## Data for this task
------------------------------

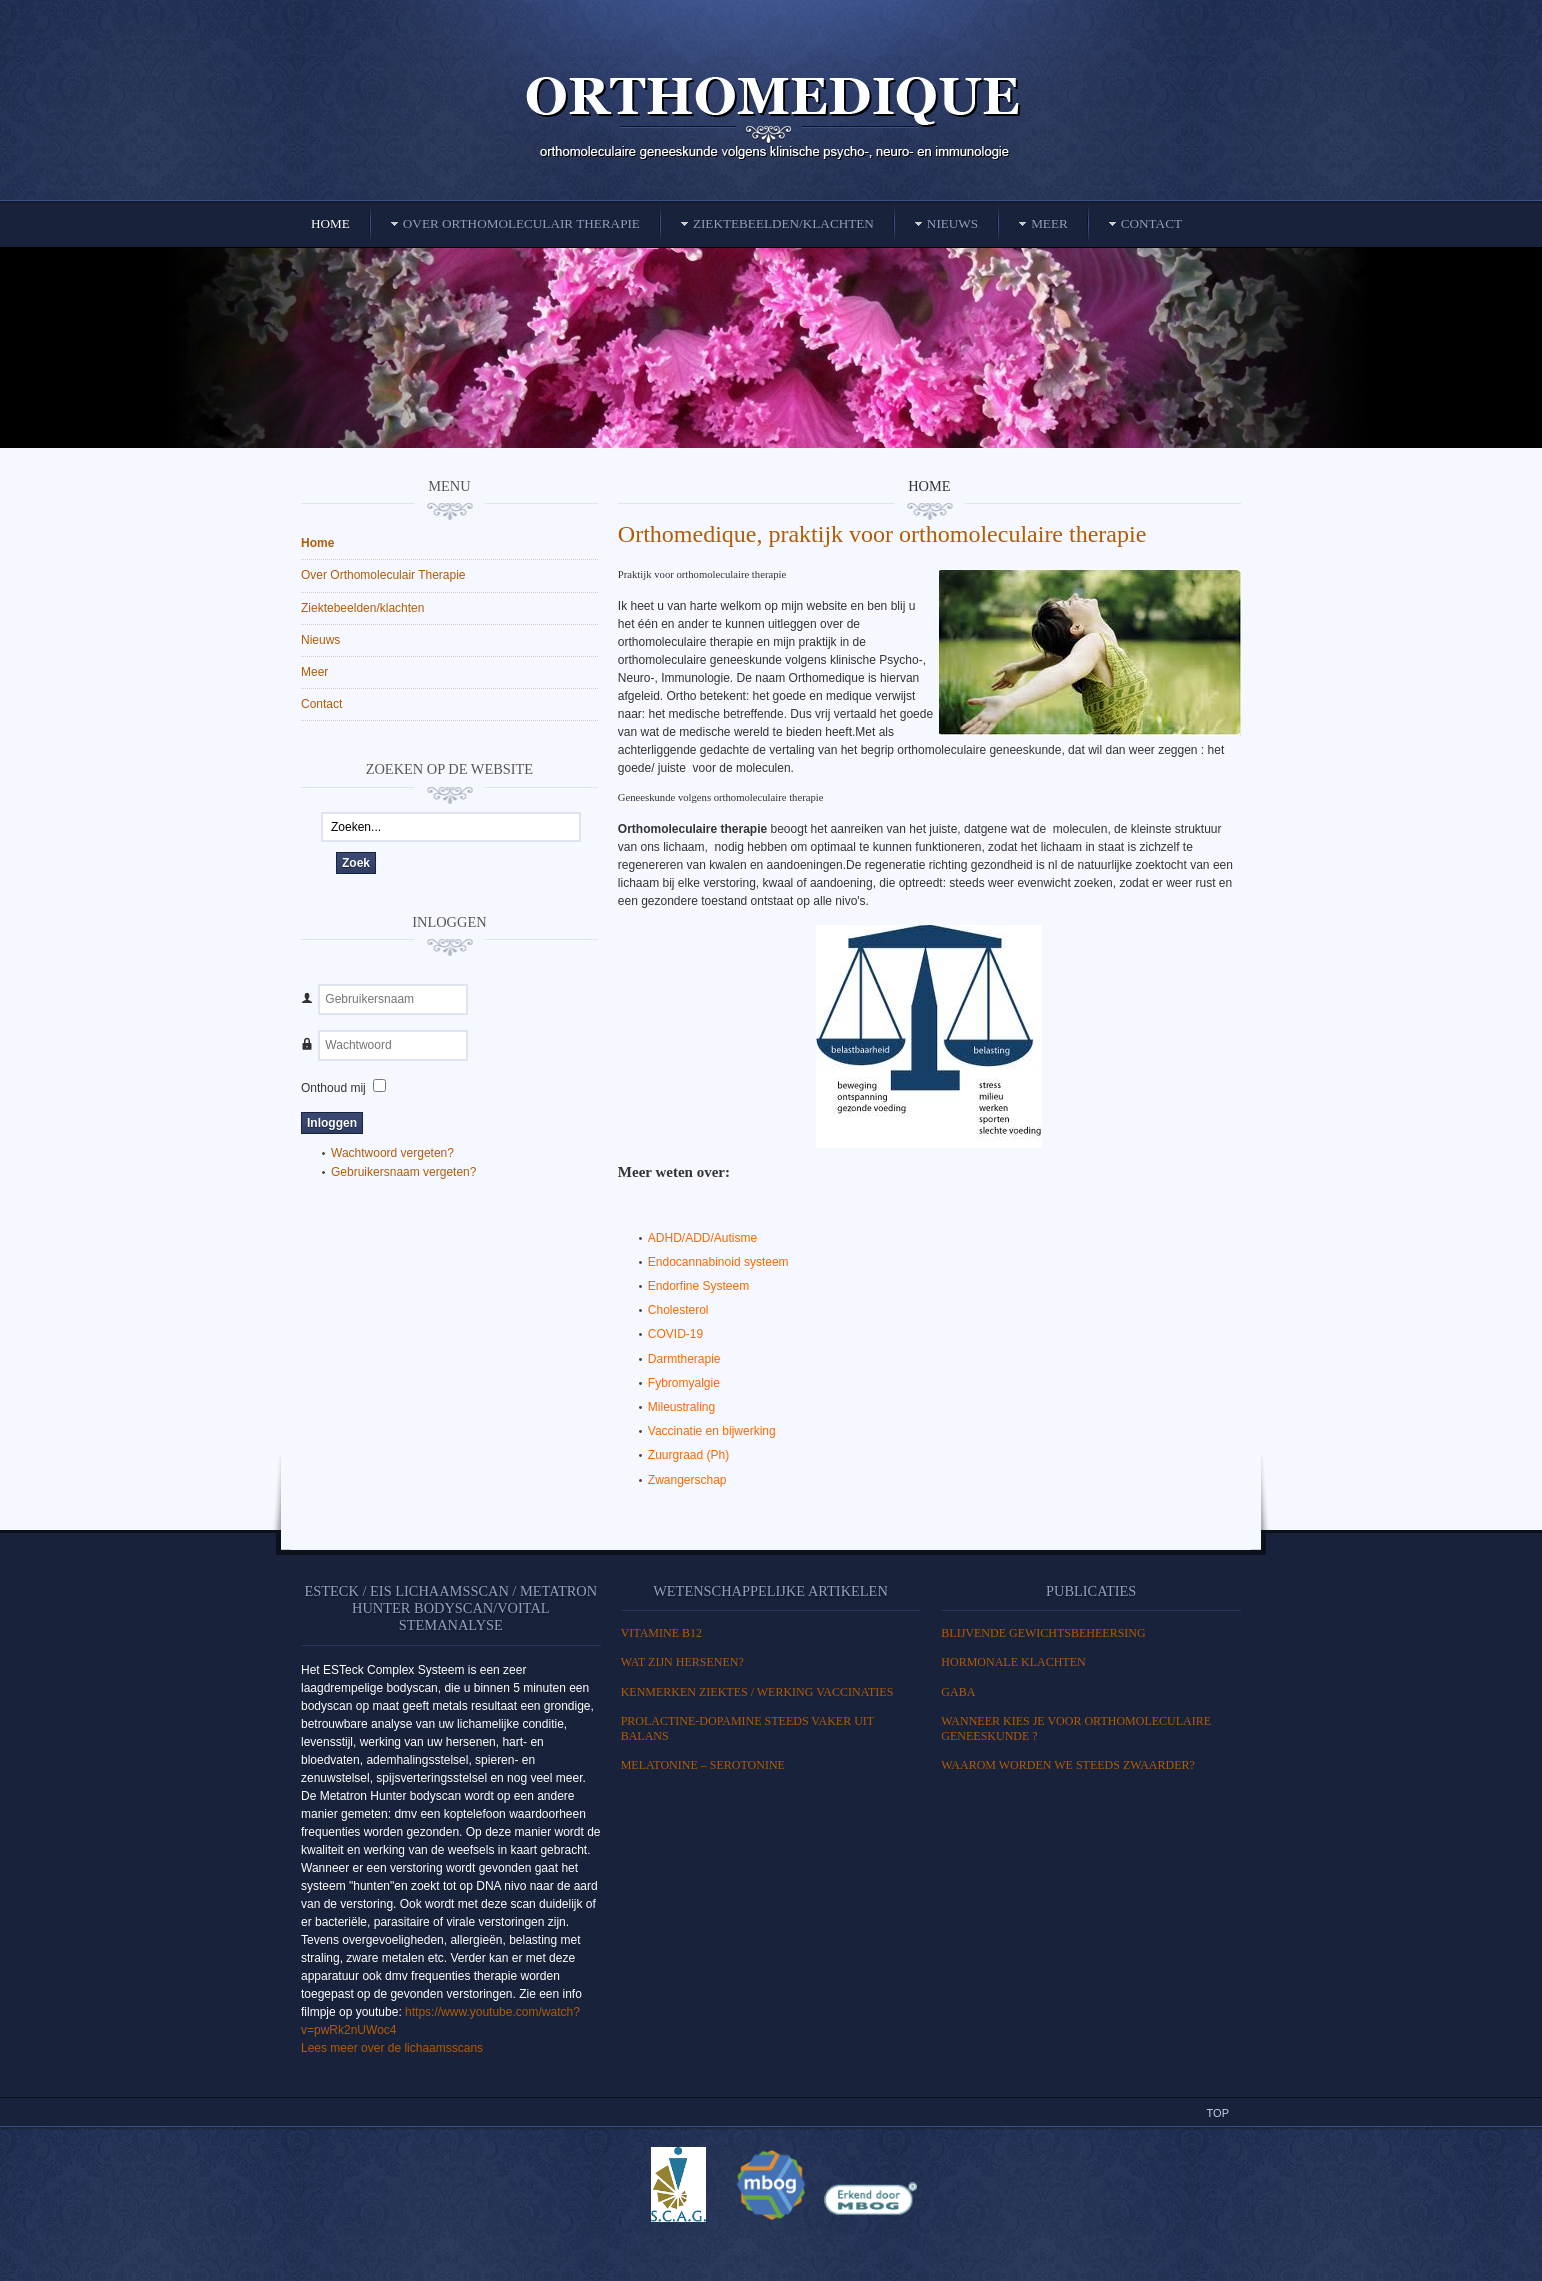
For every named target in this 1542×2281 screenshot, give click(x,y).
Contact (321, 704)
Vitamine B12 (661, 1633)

------------------------------

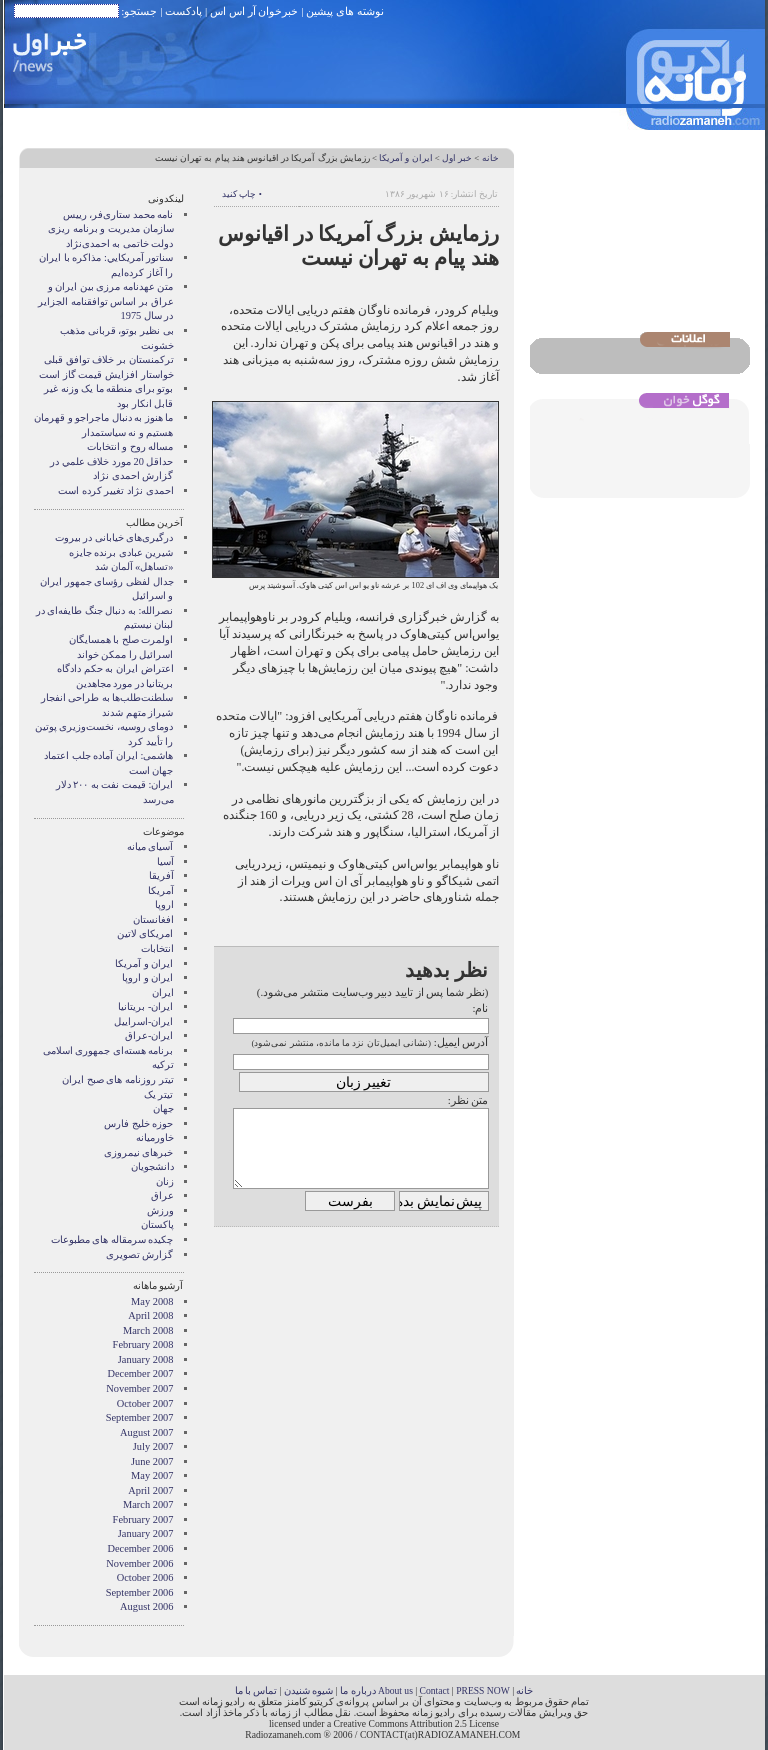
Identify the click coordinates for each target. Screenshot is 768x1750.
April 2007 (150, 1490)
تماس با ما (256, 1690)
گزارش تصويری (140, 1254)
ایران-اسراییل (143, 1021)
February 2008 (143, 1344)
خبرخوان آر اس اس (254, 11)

------------------------------

## Task description
Keep both end lines and retype everything in the records above from the line containing "For every named" through the line containing "Vitamine B12 (661, 1633)", exactly, with nothing else.

## Worked solution
For every named target in this 1542×2281 screenshot, give click(x,y).
Contact (321, 704)
Vitamine B12 (661, 1633)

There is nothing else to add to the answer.